### WORK TASK
Among the lines of the records, find all that carry the word "from" and copy them.

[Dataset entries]
________________________
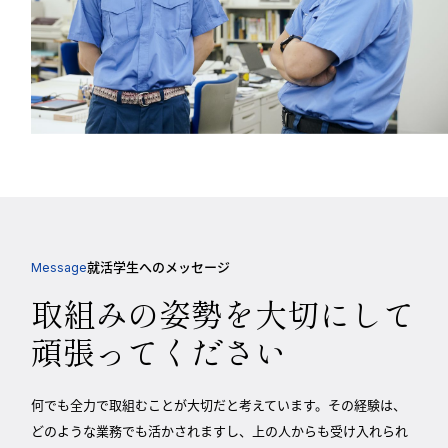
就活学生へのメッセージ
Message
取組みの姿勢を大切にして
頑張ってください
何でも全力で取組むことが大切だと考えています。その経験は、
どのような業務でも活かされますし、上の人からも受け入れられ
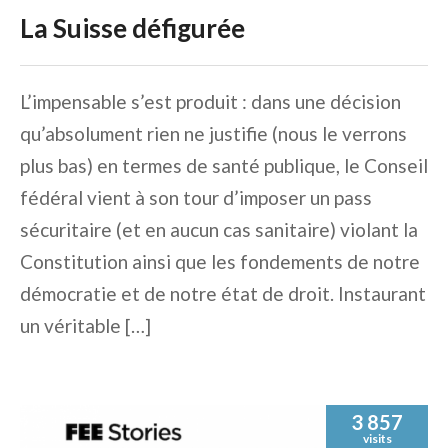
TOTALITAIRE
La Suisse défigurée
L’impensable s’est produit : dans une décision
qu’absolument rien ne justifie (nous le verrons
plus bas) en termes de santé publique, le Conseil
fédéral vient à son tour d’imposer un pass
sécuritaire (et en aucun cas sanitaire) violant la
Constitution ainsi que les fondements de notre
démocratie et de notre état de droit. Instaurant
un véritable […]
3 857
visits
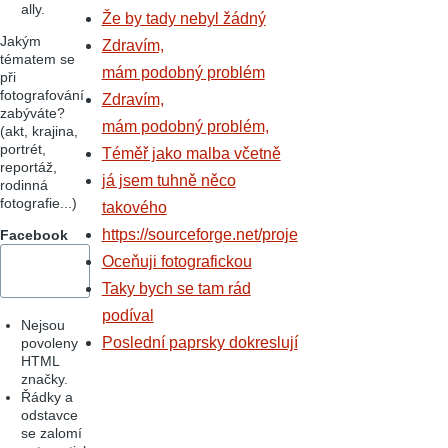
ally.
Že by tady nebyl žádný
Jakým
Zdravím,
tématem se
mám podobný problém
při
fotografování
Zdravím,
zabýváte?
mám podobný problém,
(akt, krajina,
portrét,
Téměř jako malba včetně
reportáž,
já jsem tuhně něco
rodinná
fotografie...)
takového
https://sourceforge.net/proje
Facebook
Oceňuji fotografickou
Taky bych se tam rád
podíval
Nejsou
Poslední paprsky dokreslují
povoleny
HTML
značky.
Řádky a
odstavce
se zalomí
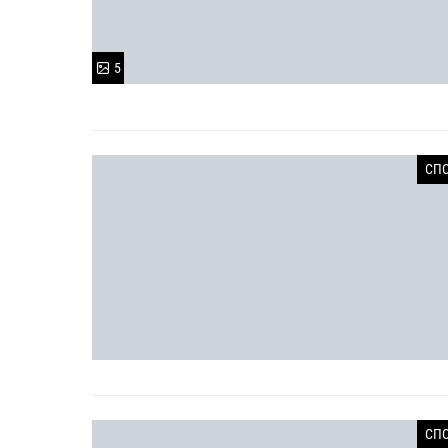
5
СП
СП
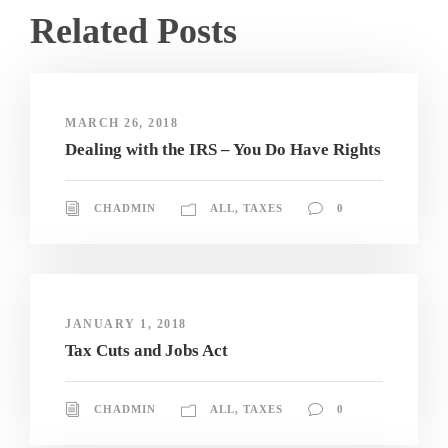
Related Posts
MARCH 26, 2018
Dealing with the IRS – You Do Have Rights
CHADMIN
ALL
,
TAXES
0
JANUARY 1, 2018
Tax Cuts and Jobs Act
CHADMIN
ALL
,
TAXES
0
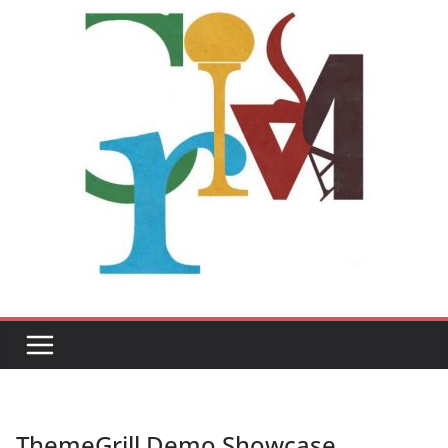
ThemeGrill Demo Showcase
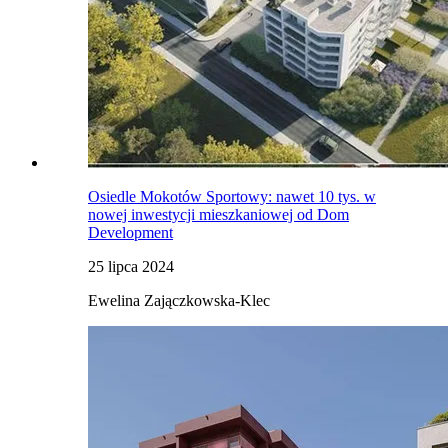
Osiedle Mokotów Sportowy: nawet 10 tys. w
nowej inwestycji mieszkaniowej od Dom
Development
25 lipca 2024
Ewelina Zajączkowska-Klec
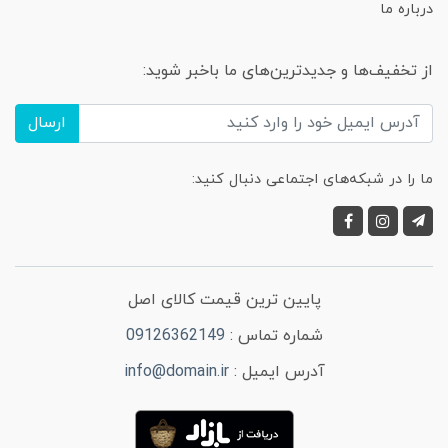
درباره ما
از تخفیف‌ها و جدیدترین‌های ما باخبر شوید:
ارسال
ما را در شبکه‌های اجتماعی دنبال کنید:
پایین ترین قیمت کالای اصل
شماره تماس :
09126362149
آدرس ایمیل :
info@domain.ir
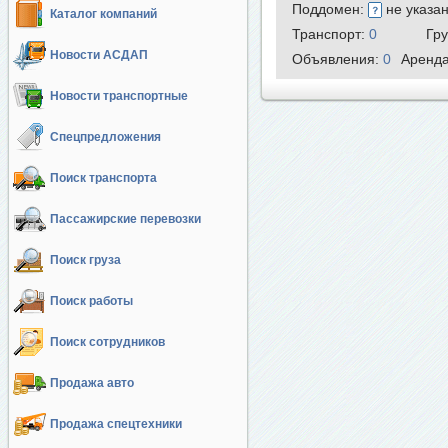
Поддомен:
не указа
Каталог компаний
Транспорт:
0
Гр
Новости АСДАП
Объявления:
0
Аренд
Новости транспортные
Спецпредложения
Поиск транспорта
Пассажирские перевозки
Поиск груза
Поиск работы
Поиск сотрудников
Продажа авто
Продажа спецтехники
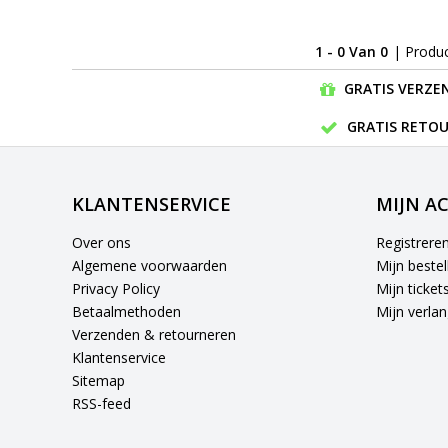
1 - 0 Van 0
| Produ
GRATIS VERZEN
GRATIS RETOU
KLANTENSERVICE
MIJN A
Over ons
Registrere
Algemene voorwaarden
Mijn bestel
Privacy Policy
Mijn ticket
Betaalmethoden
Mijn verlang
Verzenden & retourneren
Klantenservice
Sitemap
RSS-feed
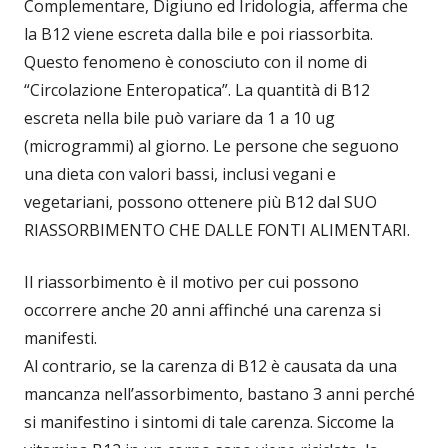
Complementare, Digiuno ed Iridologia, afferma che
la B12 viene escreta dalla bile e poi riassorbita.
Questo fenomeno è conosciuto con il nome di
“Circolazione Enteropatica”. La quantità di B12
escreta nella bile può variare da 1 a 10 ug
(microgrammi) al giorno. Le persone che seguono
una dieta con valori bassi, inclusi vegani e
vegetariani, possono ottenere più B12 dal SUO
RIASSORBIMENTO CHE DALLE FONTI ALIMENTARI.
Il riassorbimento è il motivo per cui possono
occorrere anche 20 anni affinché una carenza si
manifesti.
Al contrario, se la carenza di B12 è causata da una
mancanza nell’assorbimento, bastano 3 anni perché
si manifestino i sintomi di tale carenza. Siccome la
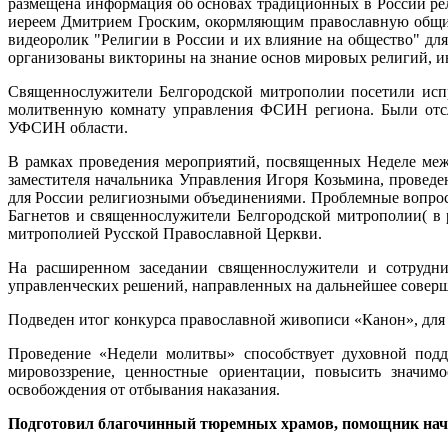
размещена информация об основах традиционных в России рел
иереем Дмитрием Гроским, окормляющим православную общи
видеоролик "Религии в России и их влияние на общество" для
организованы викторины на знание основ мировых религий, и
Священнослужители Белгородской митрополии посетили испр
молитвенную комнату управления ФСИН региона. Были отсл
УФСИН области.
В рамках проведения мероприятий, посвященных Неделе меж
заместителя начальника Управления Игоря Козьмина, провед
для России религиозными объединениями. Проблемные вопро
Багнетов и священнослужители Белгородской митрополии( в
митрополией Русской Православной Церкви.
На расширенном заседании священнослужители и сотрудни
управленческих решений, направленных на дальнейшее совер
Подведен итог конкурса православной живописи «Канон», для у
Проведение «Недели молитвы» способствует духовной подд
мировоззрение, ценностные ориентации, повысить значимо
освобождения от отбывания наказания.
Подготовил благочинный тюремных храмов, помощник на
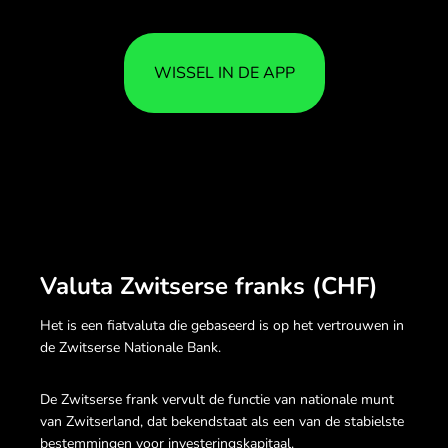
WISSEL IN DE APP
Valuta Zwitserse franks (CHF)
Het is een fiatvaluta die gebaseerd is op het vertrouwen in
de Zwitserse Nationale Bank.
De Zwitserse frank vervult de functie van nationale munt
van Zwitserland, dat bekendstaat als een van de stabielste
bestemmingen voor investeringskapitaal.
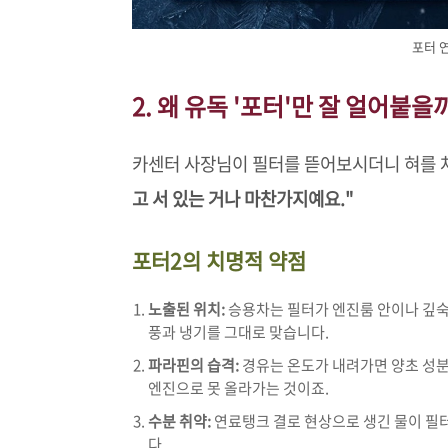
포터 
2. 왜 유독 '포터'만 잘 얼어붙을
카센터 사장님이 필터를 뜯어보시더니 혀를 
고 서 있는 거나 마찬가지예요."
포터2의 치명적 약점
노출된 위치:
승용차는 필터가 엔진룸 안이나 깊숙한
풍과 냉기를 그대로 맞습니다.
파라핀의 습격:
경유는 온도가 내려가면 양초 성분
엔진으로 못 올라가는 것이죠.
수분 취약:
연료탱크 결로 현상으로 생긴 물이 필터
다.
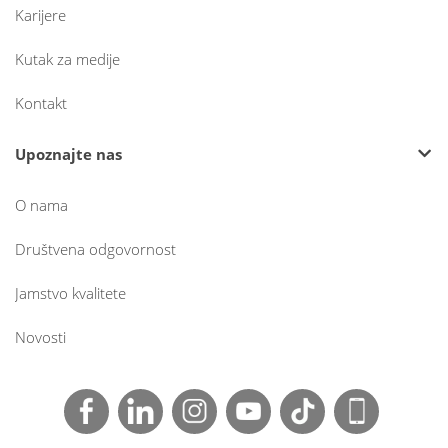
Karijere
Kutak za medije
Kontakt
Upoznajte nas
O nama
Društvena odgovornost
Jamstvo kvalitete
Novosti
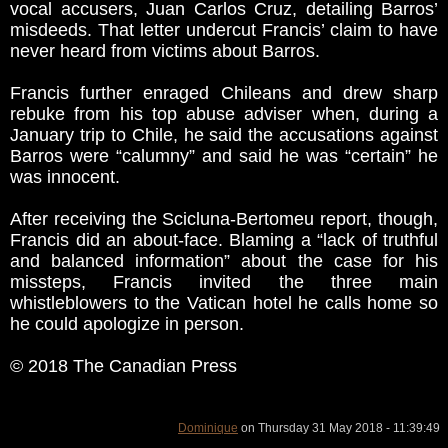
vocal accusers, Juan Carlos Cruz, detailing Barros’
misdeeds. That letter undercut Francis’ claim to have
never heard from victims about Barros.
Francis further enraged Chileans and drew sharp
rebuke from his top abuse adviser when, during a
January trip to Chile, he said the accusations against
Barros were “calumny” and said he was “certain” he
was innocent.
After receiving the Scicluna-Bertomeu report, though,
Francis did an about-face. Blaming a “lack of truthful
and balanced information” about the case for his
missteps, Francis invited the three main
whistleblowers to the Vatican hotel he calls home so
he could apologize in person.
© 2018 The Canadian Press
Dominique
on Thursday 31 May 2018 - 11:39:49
________________________
### TASK RESULT
never heard from victims about Barros.
rebuke from his top abuse adviser when, during a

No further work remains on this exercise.